Cary Hughes -- High Mowing School
High Mowing is the second oldest Waldorf school in the country. In 1942, Beulah Hepburn Emmett was inspired by the thinking of Rudolph Steiner and turned her family summer home on Abbott Hill into a Waldorf High School. (A “mowing” is a hayfield and it is on top of the hill with grand views of the Souhegan Valley.) It is the only Waldorf boarding school in the country.
The first school was opened by Steiner in Germany in 1919. There are about 100 in the United States. Pine Hill, the Waldorf lower grades, was founded in 1972 and includes kindergarten. Both schools are now incorporated as one school and they will celebrate anniversaries next year – 80 years for High Mowing, 50 years for Pine Hill.
Cary Hughes, the current Dean of Students, arrived at the school in 1980.
“I did some administrative work,” he said recently, recalling those years. And “I did some part-time teaching,” which he still does.
He grew up in a rural county in Virginia, and attended Dickinson College in Carlisle, Penn., and American University in Washington, D.C.
He wanted the small town atmosphere. “My wife, Sandra, and I were interested in Waldorf education so we looked around and came here. ”Sandra succumbed to cancer last year, he said, “and I’m still trying to adjust to being a widower.”
Civic involvement, giving back to the community, is a big part of Hughes’ life.
“When I came here, I was surprised how little folks knew about the school so
I got on the Budget Committee in 1985.” He is still there and has served as chairman for longer than he wanted to remember.

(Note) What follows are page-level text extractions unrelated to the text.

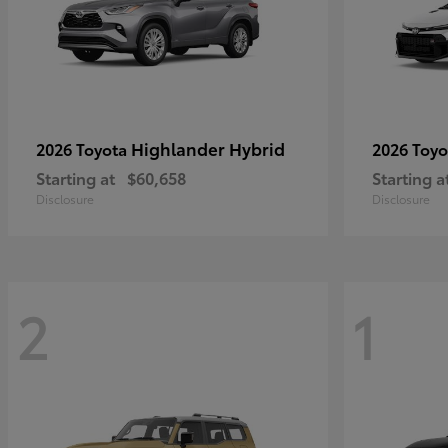
Highlander Hybrid
2026 Toyota
2026 Toy
Starting at
$60,658
Starting a
Disclosure
Disclosure
2
1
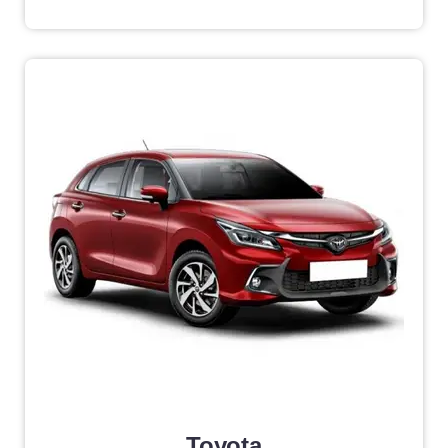
Toyota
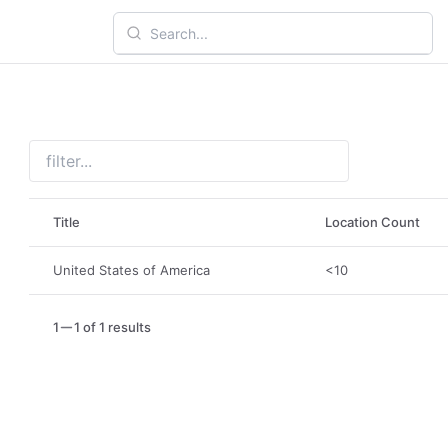
Title
Location Count
United States of America
<10
1
1 of 1 results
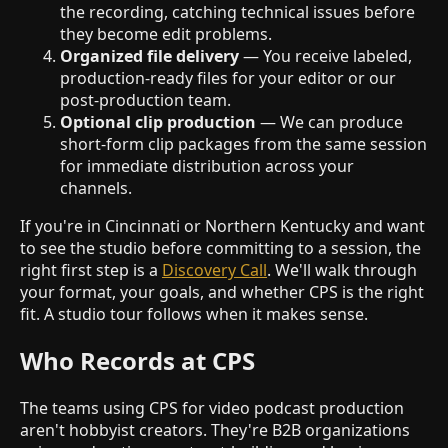
the recording, catching technical issues before
they become edit problems.
Organized file delivery
— You receive labeled,
production-ready files for your editor or our
post-production team.
Optional clip production
— We can produce
short-form clip packages from the same session
for immediate distribution across your
channels.
If you're in Cincinnati or Northern Kentucky and want
to see the studio before committing to a session, the
right first step is a
Discovery Call
. We'll walk through
your format, your goals, and whether CPS is the right
fit. A studio tour follows when it makes sense.
Who Records at CPS
The teams using CPS for video podcast production
aren't hobbyist creators. They're B2B organizations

He said that the committee is still facing the same problems it did then – how to meet the needs of the town and keep the tax rate down.
The Budget Committee is one of the most important boards in town government, but one few people attend. “I tell people, if you want to serve as a selectman, first spend a term on the Budget Committee.” By the end of the term, you’ll know all the boards, their needs and functions and their members. “You’ll learn the background.”
The committee holds a public hearing on the proposed budget prior to Town Meeting, but few people attend, even though that is where changes can be made.
“It’s really hard to get people out.”
One of the courses he teaches is Government and Economics. “One of the themes of the course is get involved.” Civics runs through the whole curriculum, all four years, he said, “Juniors take a year of government with a concentration on the constitution.” He added, “That should be a requirement for all office holders.”
The school is one of the largest employers in Wilton. “There are 130 students in the high school and about 300” in the whole system. “We educate a number of students from Wilton and Lyndeborough and I want to teach my students to get involved.”
All Pine Hill students are day students and come from as far away as Keene. There are 22 countries represented in the boarders, he said, “About 50 to 60 in the high school.”
The Waldorf High School in Keene closed recently for lack of students and a charter school will be opening there soon for grades one through nine.
Waldorf education is “holistic,” he said, incorporating music and the arts, including crafts, at all levels.
“We are always looking for ways to improve. We had a program called East-West, children from China were here for 11 weeks. The pandemic closed that, but we would like to restore it. It was a delight to the community to have them here.”
He and his wife had wanted to live in New England, he said. “I’ve come to value the town and the people here are really nice and have a sense of community. Like most of the faculty, Hughes lives on the school campus.
“I enjoy working with the people involved with the town. It is always hard to get people (to volunteer for jobs or positions) but it’s working, all those people who make contributions to the community.”
He would like more people to volunteer, especially young people. “Teenagers – I try to convince them to make public service part of their adult life.”